Precisely the lines from the one with "るユーティリティと同様の" through the end of the data, both included, must make up the response, each restated word for word.
Content starts
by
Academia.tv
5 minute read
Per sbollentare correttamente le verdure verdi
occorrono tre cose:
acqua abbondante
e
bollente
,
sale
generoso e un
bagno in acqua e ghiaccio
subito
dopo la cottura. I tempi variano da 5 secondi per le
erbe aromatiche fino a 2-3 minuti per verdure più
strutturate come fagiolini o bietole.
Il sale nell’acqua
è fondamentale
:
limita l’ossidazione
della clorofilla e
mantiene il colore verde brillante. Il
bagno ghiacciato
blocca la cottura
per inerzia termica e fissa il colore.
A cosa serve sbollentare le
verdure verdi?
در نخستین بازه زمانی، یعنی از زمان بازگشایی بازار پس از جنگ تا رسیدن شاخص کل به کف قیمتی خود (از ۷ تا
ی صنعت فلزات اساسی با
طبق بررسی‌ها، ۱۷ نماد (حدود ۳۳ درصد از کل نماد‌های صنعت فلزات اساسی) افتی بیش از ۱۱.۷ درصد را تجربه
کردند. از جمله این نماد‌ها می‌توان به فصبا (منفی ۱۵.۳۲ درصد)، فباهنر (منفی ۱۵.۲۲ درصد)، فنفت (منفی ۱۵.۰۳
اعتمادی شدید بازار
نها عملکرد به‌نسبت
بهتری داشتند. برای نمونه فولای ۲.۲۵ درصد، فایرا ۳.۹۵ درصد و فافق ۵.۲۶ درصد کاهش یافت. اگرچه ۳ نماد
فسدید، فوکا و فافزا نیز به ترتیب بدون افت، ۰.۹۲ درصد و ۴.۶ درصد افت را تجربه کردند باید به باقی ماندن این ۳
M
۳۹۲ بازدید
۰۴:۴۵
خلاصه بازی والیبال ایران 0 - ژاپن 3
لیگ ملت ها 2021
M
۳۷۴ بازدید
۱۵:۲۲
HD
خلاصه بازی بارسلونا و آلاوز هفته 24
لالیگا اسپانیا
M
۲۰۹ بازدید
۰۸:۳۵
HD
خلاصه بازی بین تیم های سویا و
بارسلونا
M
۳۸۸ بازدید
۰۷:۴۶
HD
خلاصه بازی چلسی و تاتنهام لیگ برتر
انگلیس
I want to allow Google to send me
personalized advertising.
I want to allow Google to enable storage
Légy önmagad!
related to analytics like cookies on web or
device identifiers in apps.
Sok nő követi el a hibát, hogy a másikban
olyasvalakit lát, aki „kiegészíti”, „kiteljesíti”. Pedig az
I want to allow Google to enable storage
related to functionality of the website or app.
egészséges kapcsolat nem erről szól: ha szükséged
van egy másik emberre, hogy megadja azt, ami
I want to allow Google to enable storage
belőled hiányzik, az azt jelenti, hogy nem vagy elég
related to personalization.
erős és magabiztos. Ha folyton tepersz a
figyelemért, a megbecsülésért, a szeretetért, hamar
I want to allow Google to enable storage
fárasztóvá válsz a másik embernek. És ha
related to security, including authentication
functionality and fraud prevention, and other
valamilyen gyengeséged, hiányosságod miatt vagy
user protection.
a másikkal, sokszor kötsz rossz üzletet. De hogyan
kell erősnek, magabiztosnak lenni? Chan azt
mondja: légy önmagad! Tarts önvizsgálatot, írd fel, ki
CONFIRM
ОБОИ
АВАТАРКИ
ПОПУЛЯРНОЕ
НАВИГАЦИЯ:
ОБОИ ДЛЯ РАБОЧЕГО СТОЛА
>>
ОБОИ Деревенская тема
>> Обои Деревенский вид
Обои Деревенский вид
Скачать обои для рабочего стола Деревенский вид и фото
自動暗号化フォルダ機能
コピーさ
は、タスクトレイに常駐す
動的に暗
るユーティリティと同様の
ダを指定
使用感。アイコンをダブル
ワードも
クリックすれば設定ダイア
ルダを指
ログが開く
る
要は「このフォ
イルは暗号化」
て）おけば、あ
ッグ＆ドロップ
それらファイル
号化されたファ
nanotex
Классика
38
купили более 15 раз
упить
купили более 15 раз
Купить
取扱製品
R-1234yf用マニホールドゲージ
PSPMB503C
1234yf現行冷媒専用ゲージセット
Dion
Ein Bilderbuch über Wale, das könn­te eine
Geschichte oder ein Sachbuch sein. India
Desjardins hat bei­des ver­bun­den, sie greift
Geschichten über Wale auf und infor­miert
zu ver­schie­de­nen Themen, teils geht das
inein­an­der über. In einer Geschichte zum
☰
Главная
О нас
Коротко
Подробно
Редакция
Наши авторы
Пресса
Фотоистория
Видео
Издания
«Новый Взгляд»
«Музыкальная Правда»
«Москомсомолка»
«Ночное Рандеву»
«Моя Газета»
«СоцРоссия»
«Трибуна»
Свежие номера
Content ends
_Your solution_:
るユーティリティと同様の
ダを指定
使用感。アイコンをダブル
ワードも
クリックすれば設定ダイア
ルダを指
ログが開く
る
要は「このフォ
イルは暗号化」
て）おけば、あ
ッグ＆ドロップ
それらファイル
号化されたファ
nanotex
Классика
38
купили более 15 раз
упить
купили более 15 раз
Купить
取扱製品
R-1234yf用マニホールドゲージ
PSPMB503C
1234yf現行冷媒専用ゲージセット
Dion
Ein Bilderbuch über Wale, das könn­te eine
Geschichte oder ein Sachbuch sein. India
Desjardins hat bei­des ver­bun­den, sie greift
Geschichten über Wale auf und infor­miert
zu ver­schie­de­nen Themen, teils geht das
inein­an­der über. In einer Geschichte zum
☰
Главная
О нас
Коротко
Подробно
Редакция
Наши авторы
Пресса
Фотоистория
Видео
Издания
«Новый Взгляд»
«Музыкальная Правда»
«Москомсомолка»
«Ночное Рандеву»
«Моя Газета»
«СоцРоссия»
«Трибуна»
Свежие номера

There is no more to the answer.